Akbar Khan aveva garantito il libero passaggio sulla parola ma la carovana subì continui attacchi da parte di gruppi di afghani a cavallo soffrendo perdite sopratutto di provviste e materiali indispensabili per l’estenuante marcia. Il gelo e l’asperità del terreno misero a dura prova uomini e donne per lunghi interminabili giorni. Elphinstone non poteva far nulla per impedire il collasso della disciplina e della coesione dei ranghi e le diserzioni si moltiplicarono mentre si perdevano per la strada equipaggiamenti e armi di ogni genere. Akbar Khan, consapevole delle orribili condizioni, aveva offerto aiuti in cambio della ritirata di truppe inglesi in stanza a Jelalabad vicino alla frontiera. Elphinstone oppose un secco rifiuto nonostante il disastroso stato ma acconsentì di inviare come ostaggi alcuni ufficiali.

I negoziati non impedirono alle tribù locali di effettuare altre azioni di disturbo coinvolgendo parte dei civili che subì la cattura. I feriti aumentarono senza che fosse dato loro necessaria assistenza medica e le provviste erano quasi esaurite. Il momento peggiore avvenne nel momento del passaggio, duramente contrastato, attraverso il Passo di Khurd-Khyber sulla strada verso la salvezza in territorio, sotto occupazione britannica, di Jalalabad.

Akbar Khan intervenne per fermare il massacro offrendo di ricevere graziosamente come ostaggi gli europei civili, in particolare donne e bambini, con la promessa di restituzione in territorio inglese. Le tribù locali non cessarono i loro attacchi nonostante la grazia del sovrano ma i civili europei si salvarono grazie agli accordi fatti. Le truppe indiane erano più soggette agli attacchi e la loro cattura spesso culminava con conversioni forzate o esecuzioni capitali.

Dopo dieci terribili giorni di autentica anabasi Elphinstone accettò un colloquio con Akbar ma la colonna si mosse nella presunzione di cattura del loro comandante. I resti della spedizione si divisero per attraversare strade diverse in direzione Jalalabad. Una parte di essi fu completamente sterminata nella valle di Neemlah mentre il secondo gruppo subì un attacco di sorpresa da apparenti “amici” locali presso Fatiabad. I superstiti , neppure una dozzina, fuggirono a galoppo disperato raggiungendo Jalalabad seminando gli inseguitori fortunatamente non armati con fucili in quel frangente.

La spedizione, partita con 4500 uomini e più di 12000 civili era stata quasi completamente annientata in meno di dieci giorni di autentico inferno.

Nonostante le pressanti richieste della giovane Regina Vittoria di vendicare l’affronto subito, il governo, responsabile per intero del disastro, rinunciò ad ogni ulteriore operazione fino all’occasione che si presenterà, decenni dopo, nel 1878.

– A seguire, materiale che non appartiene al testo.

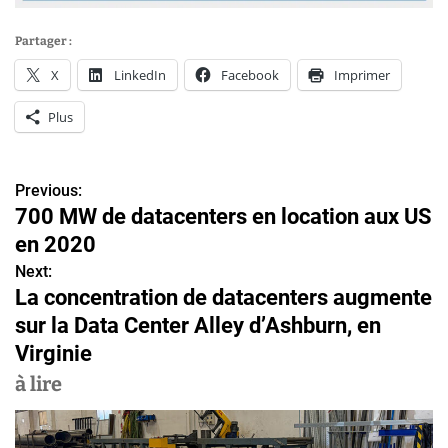
Partager :
X
LinkedIn
Facebook
Imprimer
Plus
Previous:
N
700 MW de datacenters en location aux US
a
en 2020
v
Next:
La concentration de datacenters augmente
i
sur la Data Center Alley d’Ashburn, en
g
Virginie
a
à lire
t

Il “vietnam” inglese dovrebbe essere per noi monito per le conseguenze nefaste di ogni piano politico a breve termine trascurando le particolarità delle aree interessate e il fattore umano,culturale e religioso delle popolazioni coinvolte. I disastri in corso nel Medio Oriente sono l’esatta ripetizione degli errori del passato. Le classi dirigenti occidentali, interessate a guadagni immediati e ad esiti elettorali, hanno tentato di ridisegnare i delicati equilibri etnici e politici degli “stati” emersi con colpi di penna su carte geografiche.

La guerra civile in Siria è culminata con la, poco raccontata dai media occidentali, fuga di numerosi civili che erano stati, per anni, finanziati dai governi occidentali, in primis gli USA, per ribellarsi alla brutale dittatura di Assad. Il Presidente degli Stati Uniti, Trump, ha completamente stravolto la situazione con la constatazione che la “partita era persa” e con il taglio di fondi accelerando la crisi dei sostenitori che ora sono in ritirata precipitosa verso il territorio “amico” di Israele e Giordania ( in minore misura ).

La situazione odierna sembra rievocare quella lontana e dimenticata cronaca del 1842 ma Occidente continua ancora a non fare tesoro delle lezioni della Storia.